Question Of The Week: Automated Restrooms… Friend Or Foe?

automated restrooms

Posted by Anne Cosgrove, TFM Editor-in-Chief

A reader recently shared his thoughts on automatic faucets in public restrooms, noting that these plumbing fixtures dictate the temperature of water he uses to wash his hands, which is often not hot enough for his liking. This reader’s comments came to mind while I was traveling last week, during which time I visited restrooms in airports, train stations, hotels, and convention centers. More than once the sensor on a hands-free toilet kicked in unnecessarily; the soap dispenser provided me a paltry spot of soap, prompting another go-round; and a sink faucet required me to wave my hands several times under it before it responded. Drying my hands didn’t present any notable challenges; whether there was a hand dryer or paper towels, that was a smooth transition overall.

Now, despite my “complaints” above I highly appreciate automated and hands-free restroom fixtures in public restrooms. The improved hygiene resulting from not having to touch so many common surfaces is what tops the list of benefits for me, especially in recent years.
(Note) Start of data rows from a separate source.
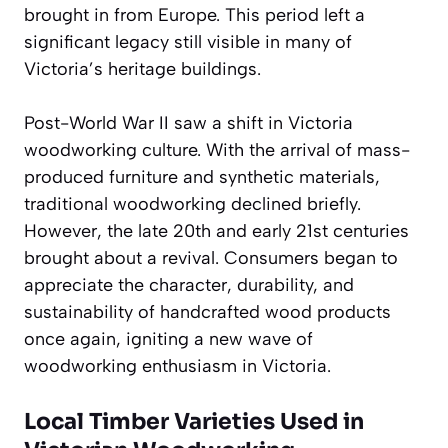
brought in from Europe. This period left a
significant legacy still visible in many of
Victoria’s heritage buildings.
Post-World War II saw a shift in Victoria
woodworking culture. With the arrival of mass-
produced furniture and synthetic materials,
traditional woodworking declined briefly.
However, the late 20th and early 21st centuries
brought about a revival. Consumers began to
appreciate the character, durability, and
sustainability of handcrafted wood products
once again, igniting a new wave of
woodworking enthusiasm in Victoria.
Local Timber Varieties Used in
Meanwhile, making things happen with a simple swipe of your hand just seems to make a trip to the restroom quicker and easier.

From the facility professional’s standpoint, automated restroom technology (in addition to elevating the facility’s image) are designed to conserve resources by pre-determining the amount of water, hand soap, energy, or paper towels each person uses in those areas. This is a solid benefit that many, many facilities are taking advantage of by using this type of equipment. But how do you ensure these fixtures are working correctly (only flushing when needed; responding to user’s motions the first time; or providing a suitable water temperature)?

Restrooms at Temple Emanuel have touchless faucets and soap dispensers.
Restrooms at Temple Emanuel in Pittsburgh, PA have touchless faucets and soap dispensers (Photo: Temple Emanuel of Short Hills).

If you have these fixtures in your restrooms, what criteria did you look for or testing did you employ before purchasing? And, now that these are in place, how does your staff maintain them to ensure they are operating within the desired parameters?

Last (but not least!), as a user what are your experiences with automated restroom fixtures—the good, the bad, and the ugly?